Due Monday, November 4 @ 8:00pm on Gradescope
In this assignment, you’ll be writing the code for a binary search tree. It will be based on the tree that we construct and deal with in class. (So, it is ok to use code from our class demo code in your assignment.)
Download a pre-prepared Eclipse Project hw4.zip
and import it into Eclipse using these instructions. You will make all of your changes inside the Java files in this project.

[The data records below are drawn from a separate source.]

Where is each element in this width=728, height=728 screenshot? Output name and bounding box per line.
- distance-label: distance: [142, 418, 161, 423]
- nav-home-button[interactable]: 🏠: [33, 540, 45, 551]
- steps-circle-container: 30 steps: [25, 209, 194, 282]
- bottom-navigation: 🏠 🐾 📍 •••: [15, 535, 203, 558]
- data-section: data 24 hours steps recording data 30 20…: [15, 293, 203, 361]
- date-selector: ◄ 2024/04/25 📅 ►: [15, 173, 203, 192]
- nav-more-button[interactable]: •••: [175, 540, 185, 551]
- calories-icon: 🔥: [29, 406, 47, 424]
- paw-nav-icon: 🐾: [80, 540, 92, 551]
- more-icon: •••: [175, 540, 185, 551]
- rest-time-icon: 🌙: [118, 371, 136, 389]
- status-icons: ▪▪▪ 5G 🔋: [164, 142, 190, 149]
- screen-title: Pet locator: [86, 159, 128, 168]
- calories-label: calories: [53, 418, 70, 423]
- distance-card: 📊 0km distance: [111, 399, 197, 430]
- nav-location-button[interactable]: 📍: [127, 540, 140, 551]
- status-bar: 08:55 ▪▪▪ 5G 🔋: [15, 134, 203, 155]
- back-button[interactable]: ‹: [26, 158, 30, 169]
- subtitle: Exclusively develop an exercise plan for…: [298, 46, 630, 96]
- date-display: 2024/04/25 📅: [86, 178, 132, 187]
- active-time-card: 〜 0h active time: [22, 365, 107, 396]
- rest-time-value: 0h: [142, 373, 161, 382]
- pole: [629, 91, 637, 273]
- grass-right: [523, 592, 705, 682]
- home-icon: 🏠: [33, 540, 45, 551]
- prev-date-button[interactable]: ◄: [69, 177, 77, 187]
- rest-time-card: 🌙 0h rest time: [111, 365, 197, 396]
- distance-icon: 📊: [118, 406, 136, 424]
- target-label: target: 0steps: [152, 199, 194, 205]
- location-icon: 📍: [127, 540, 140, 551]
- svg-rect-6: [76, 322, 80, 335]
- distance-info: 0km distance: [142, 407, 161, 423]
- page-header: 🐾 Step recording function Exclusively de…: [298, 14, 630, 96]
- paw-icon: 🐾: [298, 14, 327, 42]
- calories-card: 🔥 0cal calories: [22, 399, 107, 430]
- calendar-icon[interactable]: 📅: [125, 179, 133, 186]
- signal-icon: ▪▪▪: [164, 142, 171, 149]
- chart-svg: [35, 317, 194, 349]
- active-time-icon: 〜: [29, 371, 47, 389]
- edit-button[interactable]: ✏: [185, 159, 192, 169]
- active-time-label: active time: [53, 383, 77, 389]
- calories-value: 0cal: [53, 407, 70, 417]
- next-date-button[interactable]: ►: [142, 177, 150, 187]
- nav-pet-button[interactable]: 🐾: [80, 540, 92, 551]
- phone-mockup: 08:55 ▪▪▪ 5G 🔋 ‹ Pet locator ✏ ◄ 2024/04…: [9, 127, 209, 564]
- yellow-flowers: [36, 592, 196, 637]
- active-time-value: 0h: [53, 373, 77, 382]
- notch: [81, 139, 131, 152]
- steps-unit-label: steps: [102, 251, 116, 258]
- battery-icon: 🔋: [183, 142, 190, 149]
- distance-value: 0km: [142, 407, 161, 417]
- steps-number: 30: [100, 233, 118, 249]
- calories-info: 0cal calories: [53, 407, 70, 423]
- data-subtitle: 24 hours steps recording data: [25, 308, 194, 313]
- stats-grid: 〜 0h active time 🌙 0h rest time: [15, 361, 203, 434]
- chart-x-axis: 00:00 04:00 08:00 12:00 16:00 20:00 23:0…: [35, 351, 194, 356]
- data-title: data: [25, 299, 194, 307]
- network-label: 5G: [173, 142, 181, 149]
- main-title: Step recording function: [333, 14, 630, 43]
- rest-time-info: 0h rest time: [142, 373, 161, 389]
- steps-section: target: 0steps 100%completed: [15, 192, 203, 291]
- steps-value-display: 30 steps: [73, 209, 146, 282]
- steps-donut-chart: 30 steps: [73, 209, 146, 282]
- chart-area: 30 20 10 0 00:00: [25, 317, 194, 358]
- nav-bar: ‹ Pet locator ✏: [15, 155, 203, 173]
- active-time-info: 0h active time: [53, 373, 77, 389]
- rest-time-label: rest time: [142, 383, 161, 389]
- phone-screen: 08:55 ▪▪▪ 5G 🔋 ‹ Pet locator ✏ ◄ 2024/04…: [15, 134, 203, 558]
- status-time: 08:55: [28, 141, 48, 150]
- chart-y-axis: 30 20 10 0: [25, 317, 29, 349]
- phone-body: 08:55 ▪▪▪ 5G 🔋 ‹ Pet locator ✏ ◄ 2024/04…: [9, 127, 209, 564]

For this assignment you have 5 submissions. You should write your own testcases while you work so that you don’t waste submissions. After you have used your submissions, you may continue to submit, but your submission will be penalized 4 points for every extra submission. (So, your 6th submission receives a -4, your 7th submission a -8, etc.)
You have two main tasks.
Finish the KeyValueBinarySearchTree
implementation with all of the requested methods.
Write the AnagramTree
class that can be used to find anagrams from a dictionary.
KeyValueBinarySearchTree
As the first step in this project, you will be building a key-value binary search tree. This is like a standard binary search tree, except that the order of the items in the tree is determined by a key associated with each item, instead of being determined by the item itself. Each node in the tree will store both the data
for the node as well as the key
associated with that data.
You will need to write the following methods in KeyValueBinarySearchTree.java
.
public KeyValueBinarySearchTree()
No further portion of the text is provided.